*** Data for processing ***

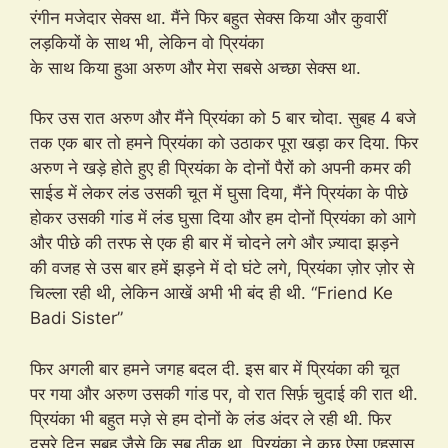
रंगीन मजेदार सेक्स था. मैंने फिर बहुत सेक्स किया और कुवारीं
लड़कियों के साथ भी, लेकिन वो प्रियंका
के साथ किया हुआ अरुण और मेरा सबसे अच्छा सेक्स था.
फिर उस रात अरुण और मैंने प्रियंका को 5 बार चोदा. सुबह 4 बजे
तक एक बार तो हमने प्रियंका को उठाकर पूरा खड़ा कर दिया. फिर
अरुण ने खड़े होते हुए ही प्रियंका के दोनों पैरों को अपनी कमर की
साईड में लेकर लंड उसकी चूत में घुसा दिया, मैंने प्रियंका के पीछे
होकर उसकी गांड में लंड घुसा दिया और हम दोनों प्रियंका को आगे
और पीछे की तरफ से एक ही बार में चोदने लगे और ज़्यादा झड़ने
की वजह से उस बार हमें झड़ने में दो घंटे लगे, प्रियंका ज़ोर ज़ोर से
चिल्ला रही थी, लेकिन आखें अभी भी बंद ही थी. “Friend Ke
Badi Sister”
फिर अगली बार हमने जगह बदल दी. इस बार में प्रियंका की चूत
पर गया और अरुण उसकी गांड पर, वो रात सिर्फ़ चुदाई की रात थी.
प्रियंका भी बहुत मज़े से हम दोनों के लंड अंदर ले रही थी. फिर
दूसरे दिन सुबह जैसे कि सब ठीक था. प्रियंका ने कुछ ऐसा एहसास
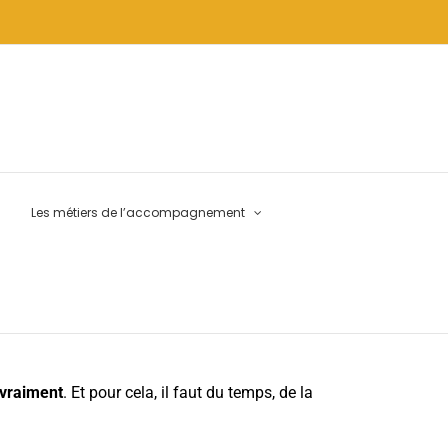
Les métiers de l’accompagnement
 vraiment
. Et pour cela, il faut du temps, de la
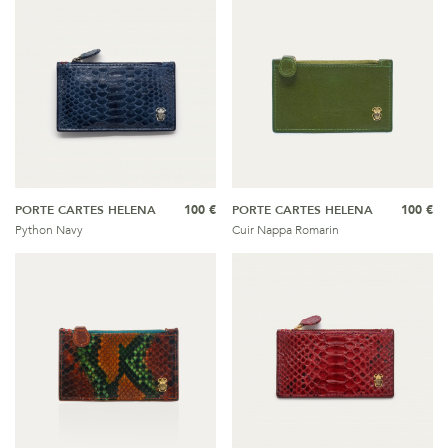
PORTE CARTES HELENA
100 €
PORTE CARTES HELENA
100 €
Python Navy
Cuir Nappa Romarin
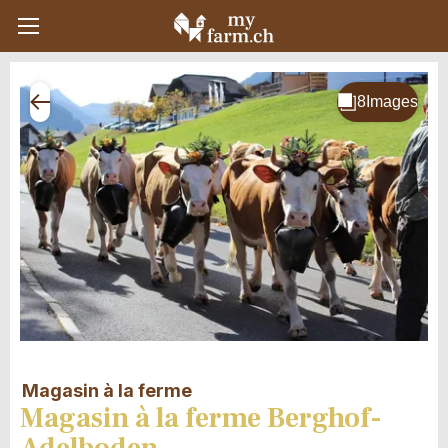
Magasin à la ferme
Magasin à la ferme Berghof-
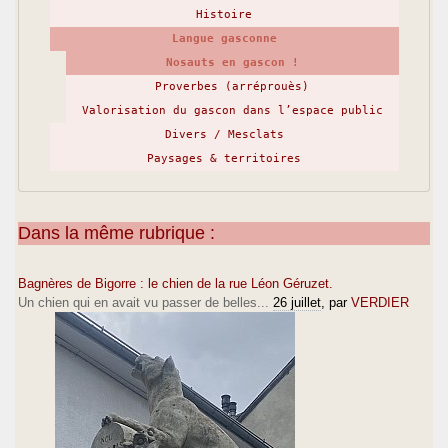
Histoire
Langue gasconne
Nosauts en gascon !
Proverbes (arréprouès)
Valorisation du gascon dans l’espace public
Divers / Mesclats
Paysages & territoires
Dans la même rubrique :
Bagnères de Bigorre : le chien de la rue Léon Géruzet.
Un chien qui en avait vu passer de belles...
26 juillet
, par
VERDIER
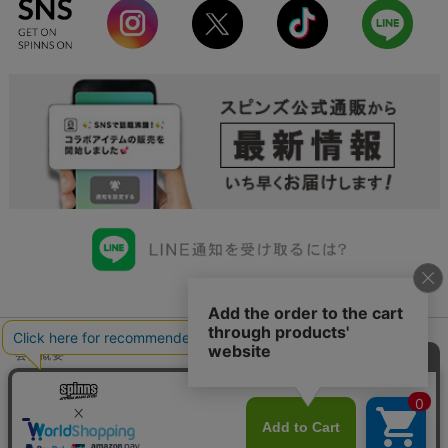
会社概要
会員規約について
店舗一覧
個人情報の取り扱いについて
特定商取引法に基づく表示
古物商許可申請番号一覧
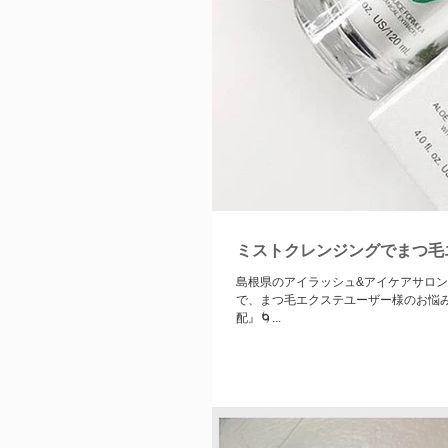
ミストクレンジングでまつ毛
島根県のアイラッシュ&アイケアサロン SOECA belindaです♡ 数ある中か
で、まつ毛エクステユーザー様のお悩
配』🌀...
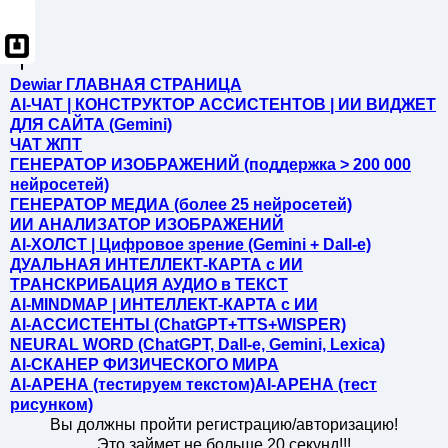
Dewiar ГЛАВНАЯ СТРАНИЦА
AI-ЧАТ | КОНСТРУКТОР АССИСТЕНТОВ | ИИ ВИДЖЕТ
ДЛЯ САЙТА (Gemini)
ЧАТ ЖПТ
ГЕНЕРАТОР ИЗОБРАЖЕНИЙ (поддержка > 200 000
нейросетей)
ГЕНЕРАТОР МЕДИА (более 25 нейросетей)
ИИ АНАЛИЗАТОР ИЗОБРАЖЕНИЙ
AI-ХОЛСТ | Цифровое зрение (Gemini + Dall-e)
ДУАЛЬНАЯ ИНТЕЛЛЕКТ-КАРТА c ИИ
ТРАНСКРИБАЦИЯ АУДИО в ТЕКСТ
AI-MINDMAP | ИНТЕЛЛЕКТ-КАРТА c ИИ
AI-АССИСТЕНТЫ (ChatGPT+TTS+WISPER)
NEURAL WORD (ChatGPT, Dall-e, Gemini, Lexica)
AI-СКАНЕР ФИЗИЧЕСКОГО МИРА
AI-АРЕНА (тестируем текстом)
AI-АРЕНА (тест
рисунком)
Вы должны пройти регистрацию/авторизацию!
Это займет не больше 20 секунд!!!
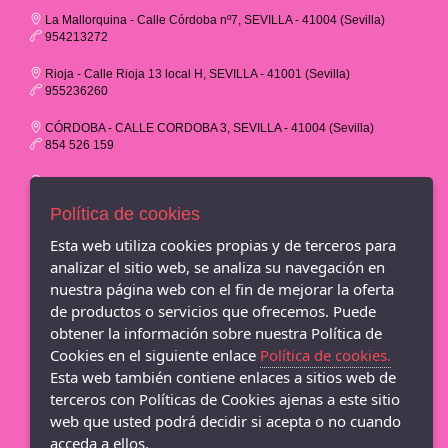
La Mallorquina - Calle Córdoba nº7, SEVILLA - 41004 (Sevilla)
954213272
Rioja - Calle Rioja 13 local H, SEVILLA - 41001 (Sevilla)
955236260
CÓRDOBA - CALLE CORDOBA 3, SEVILLA - 41004 (Sevilla)
854 526 159
EL SALVADOR - PLAZA DEL SALVADOR 16, SEVILLA - 41004
(Sevilla)
Política de cookies
854 707 433
Esta web utiliza cookies propias y de terceros para
CC LOS ARCOS - AVND.DE ANDALUCIA S/N - 1ª PLANTA LOCAL
analizar el sitio web, se analiza su navegación en
A16, SEVILLA - 41007 (Sevilla)
nuestra página web con el fin de mejorar la oferta
854 526 953
de productos o servicios que ofrecemos. Puede
CC LAGOH - AVENIDA DE PALMAS ALTAS 1, 1ª PLANTA LOCAL
obtener la información sobre nuestra Política de
A32, SEVILLA - 41014 (Sevilla)
Cookies en el siguiente enlace
Política de cookies.
854 80 84 88
Esta web también contiene enlaces a sitios web de
M&R Zapateria - Adriann Lasconi
terceros con Políticas de Cookies ajenas a este sitio
web que usted podrá decidir si acepta o no cuando
acceda a ellos.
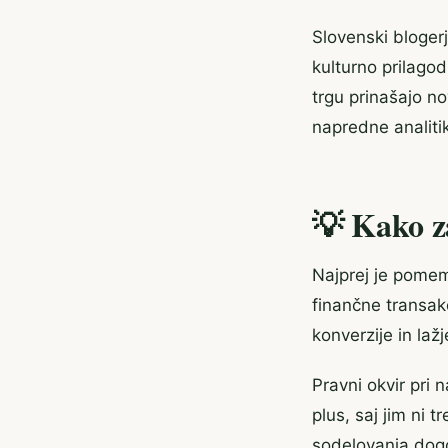
Slovenski blogerj
kulturno prilagod
trgu prinašajo nov
napredne analiti
💡 Kako za
Najprej je pomemb
finančne transak
konverzije in laž
Pravni okvir pri 
plus, saj jim ni
sodelovanja dogo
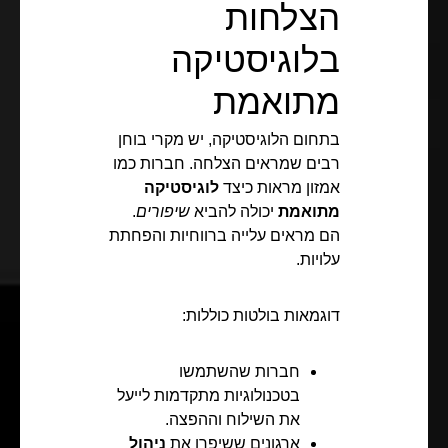
הצלחות
בלוגיסטיקה
מתואמת
בתחום הלוגיסטיקה, יש מקרי בוחן
רבים שמראים הצלחה. חברות כמו
אמזון מראות כיצד
לוגיסטיקה
מתואמת
יכולה להביא
שיפורים
.
הם מראים עלייה ברווחיות והפחתת
עלויות.
דוגמאות בולטות כוללות:
חברות שהשתמשו
בטכנולוגיות מתקדמות לייעל
את השילוח וההפצה.
ארגונים ששיפרו את
ניהול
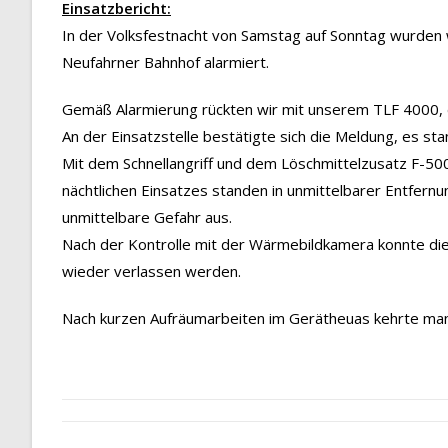
Einsatzbericht:
In der Volksfestnacht von Samstag auf Sonntag wurde
Neufahrner Bahnhof alarmiert.
Gemäß Alarmierung rückten wir mit unserem TLF 4000
An der Einsatzstelle bestätigte sich die Meldung, es sta
Mit dem Schnellangriff und dem Löschmittelzusatz F-50
nächtlichen Einsatzes standen in unmittelbarer Entfern
unmittelbare Gefahr aus.
Nach der Kontrolle mit der Wärmebildkamera konnte die E
wieder verlassen werden.
Nach kurzen Aufräumarbeiten im Gerätheuas kehrte man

*** End of Data for processing ***

- _Work order_: Only the text of the records is to be reproduced exactly; skip the pictures.

- _Solution for this problem_:
रंगीन मजेदार सेक्स था. मैंने फिर बहुत सेक्स किया और कुवारीं
लड़कियों के साथ भी, लेकिन वो प्रियंका
के साथ किया हुआ अरुण और मेरा सबसे अच्छा सेक्स था.
फिर उस रात अरुण और मैंने प्रियंका को 5 बार चोदा. सुबह 4 बजे
तक एक बार तो हमने प्रियंका को उठाकर पूरा खड़ा कर दिया. फिर
अरुण ने खड़े होते हुए ही प्रियंका के दोनों पैरों को अपनी कमर की
साईड में लेकर लंड उसकी चूत में घुसा दिया, मैंने प्रियंका के पीछे
होकर उसकी गांड में लंड घुसा दिया और हम दोनों प्रियंका को आगे
और पीछे की तरफ से एक ही बार में चोदने लगे और ज़्यादा झड़ने
की वजह से उस बार हमें झड़ने में दो घंटे लगे, प्रियंका ज़ोर ज़ोर से
चिल्ला रही थी, लेकिन आखें अभी भी बंद ही थी. “Friend Ke
Badi Sister”
फिर अगली बार हमने जगह बदल दी. इस बार में प्रियंका की चूत
पर गया और अरुण उसकी गांड पर, वो रात सिर्फ़ चुदाई की रात थी.
प्रियंका भी बहुत मज़े से हम दोनों के लंड अंदर ले रही थी. फिर
दूसरे दिन सुबह जैसे कि सब ठीक था. प्रियंका ने कुछ ऐसा एहसास
Les métiers de l’accompagnement
 vraiment
. Et pour cela, il faut du temps, de la
PORTE CARTES HELENA
100 €
PORTE CARTES HELENA
100 €
Python Navy
Cuir Nappa Romarin
Magasin à la ferme
Magasin à la ferme Berghof-
Histoire
Langue gasconne
Nosauts en gascon !
Proverbes (arréprouès)
Valorisation du gascon dans l’espace public
Divers / Mesclats
Paysages & territoires
Dans la même rubrique :
Bagnères de Bigorre : le chien de la rue Léon Géruzet.
Un chien qui en avait vu passer de belles...
26 juillet
, par
VERDIER
会社概要
会員規約について
店舗一覧
個人情報の取り扱いについて
特定商取引法に基づく表示
古物商許可申請番号一覧
ミストクレンジングでまつ毛
島根県のアイラッシュ&アイケアサロン SOECA belindaです♡ 数ある中か
で、まつ毛エクステユーザー様のお悩
配』🌀...
Dewiar ГЛАВНАЯ СТРАНИЦА
AI-ЧАТ | КОНСТРУКТОР АССИСТЕНТОВ | ИИ ВИДЖЕТ
ДЛЯ САЙТА (Gemini)
ЧАТ ЖПТ
ГЕНЕРАТОР ИЗОБРАЖЕНИЙ (поддержка > 200 000
нейросетей)
ГЕНЕРАТОР МЕДИА (более 25 нейросетей)
ИИ АНАЛИЗАТОР ИЗОБРАЖЕНИЙ
AI-ХОЛСТ | Цифровое зрение (Gemini + Dall-e)
ДУАЛЬНАЯ ИНТЕЛЛЕКТ-КАРТА c ИИ
ТРАНСКРИБАЦИЯ АУДИО в ТЕКСТ
AI-MINDMAP | ИНТЕЛЛЕКТ-КАРТА c ИИ
AI-АССИСТЕНТЫ (ChatGPT+TTS+WISPER)
NEURAL WORD (ChatGPT, Dall-e, Gemini, Lexica)
AI-СКАНЕР ФИЗИЧЕСКОГО МИРА
AI-АРЕНА (тестируем текстом)
AI-АРЕНА (тест
рисунком)
Вы должны пройти регистрацию/авторизацию!
Это займет не больше 20 секунд!!!
La Mallorquina - Calle Córdoba nº7, SEVILLA - 41004 (Sevilla)
954213272
Rioja - Calle Rioja 13 local H, SEVILLA - 41001 (Sevilla)
955236260
CÓRDOBA - CALLE CORDOBA 3, SEVILLA - 41004 (Sevilla)
854 526 159
EL SALVADOR - PLAZA DEL SALVADOR 16, SEVILLA - 41004
(Sevilla)
Política de cookies
854 707 433
Esta web utiliza cookies propias y de terceros para
CC LOS ARCOS - AVND.DE ANDALUCIA S/N - 1ª PLANTA LOCAL
analizar el sitio web, se analiza su navegación en
A16, SEVILLA - 41007 (Sevilla)
nuestra página web con el fin de mejorar la oferta
854 526 953
de productos o servicios que ofrecemos. Puede
CC LAGOH - AVENIDA DE PALMAS ALTAS 1, 1ª PLANTA LOCAL
obtener la información sobre nuestra Política de
A32, SEVILLA - 41014 (Sevilla)
Cookies en el siguiente enlace
Política de cookies.
854 80 84 88
Esta web también contiene enlaces a sitios web de
M&R Zapateria - Adriann Lasconi
terceros con Políticas de Cookies ajenas a este sitio
web que usted podrá decidir si acepta o no cuando
acceda a ellos.
Slovenski blogerj
kulturno prilagod
trgu prinašajo nov
napredne analiti
💡 Kako za
Najprej je pomemb
finančne transak
konverzije in laž
Pravni okvir pri 
plus, saj jim ni
sodelovanja dogo
הצלחות
בלוגיסטיקה
מתואמת
בתחום הלוגיסטיקה, יש מקרי בוחן
רבים שמראים הצלחה. חברות כמו
אמזון מראות כיצד
לוגיסטיקה
מתואמת
יכולה להביא
שיפורים
.
הם מראים עלייה ברווחיות והפחתת
עלויות.
דוגמאות בולטות כוללות:
חברות שהשתמשו
בטכנולוגיות מתקדמות לייעל
את השילוח וההפצה.
ארגונים ששיפרו את
ניהול
Einsatzbericht:
In der Volksfestnacht von Samstag auf Sonntag wurde
Neufahrner Bahnhof alarmiert.
Gemäß Alarmierung rückten wir mit unserem TLF 4000
An der Einsatzstelle bestätigte sich die Meldung, es sta
Mit dem Schnellangriff und dem Löschmittelzusatz F-50
nächtlichen Einsatzes standen in unmittelbarer Entfern
unmittelbare Gefahr aus.
Nach der Kontrolle mit der Wärmebildkamera konnte die E
wieder verlassen werden.
Nach kurzen Aufräumarbeiten im Gerätheuas kehrte man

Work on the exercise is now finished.